Exercise goal -> Repeat the listing exactly. Pictures stay out of your copy.

Data listing ->
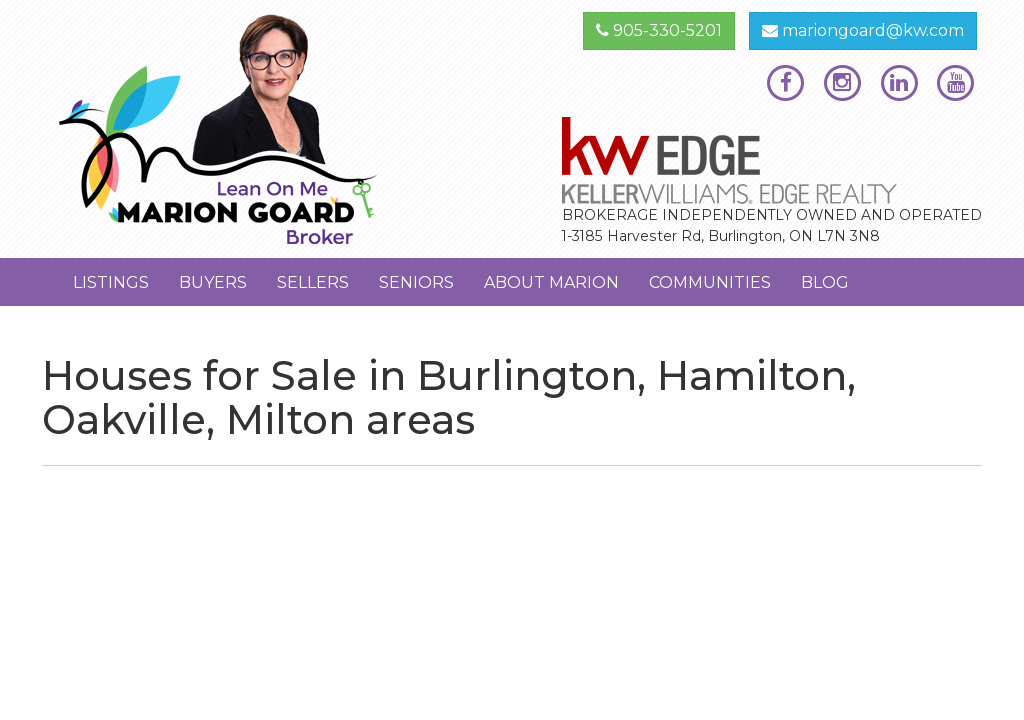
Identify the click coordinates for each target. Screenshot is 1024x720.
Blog (825, 282)
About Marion (551, 282)
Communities (710, 282)
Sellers (313, 282)
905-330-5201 (659, 30)
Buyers (213, 282)
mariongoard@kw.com (863, 30)
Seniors (416, 282)
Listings (111, 282)
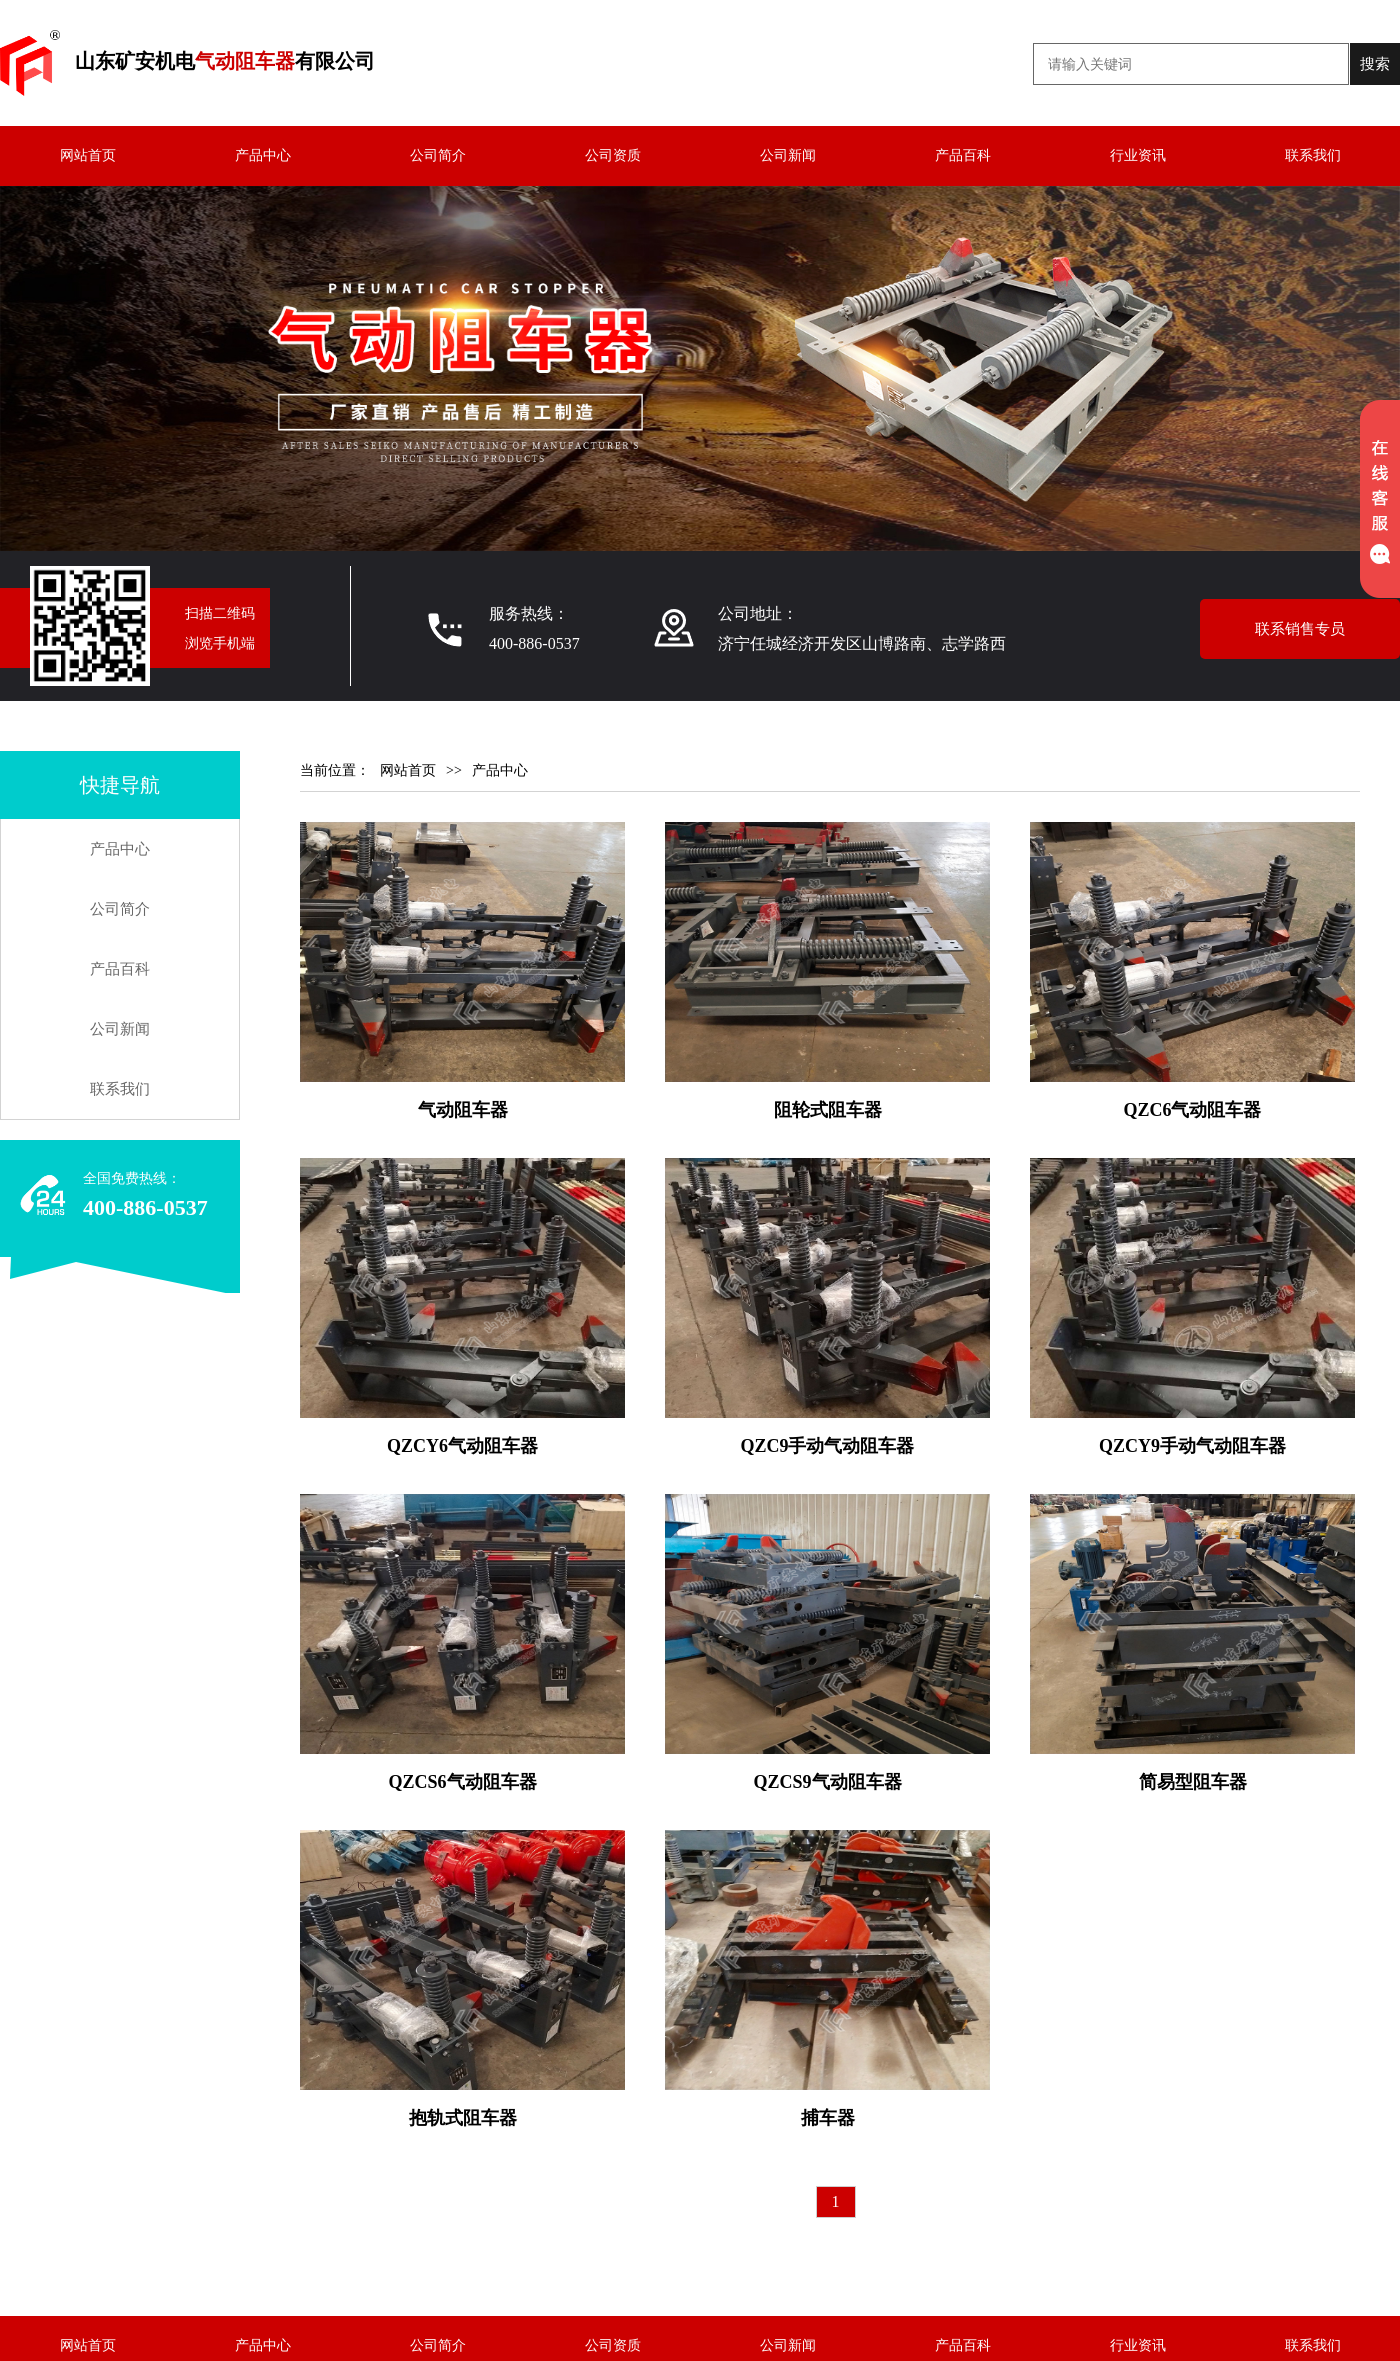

Task output ->
Identify the click coordinates for each target. Screenshot is 1024x720.
Blog (825, 282)
About Marion (551, 282)
Communities (710, 282)
Sellers (313, 282)
905-330-5201 (659, 30)
Buyers (213, 282)
mariongoard@kw.com (863, 30)
Seniors (416, 282)
Listings (111, 282)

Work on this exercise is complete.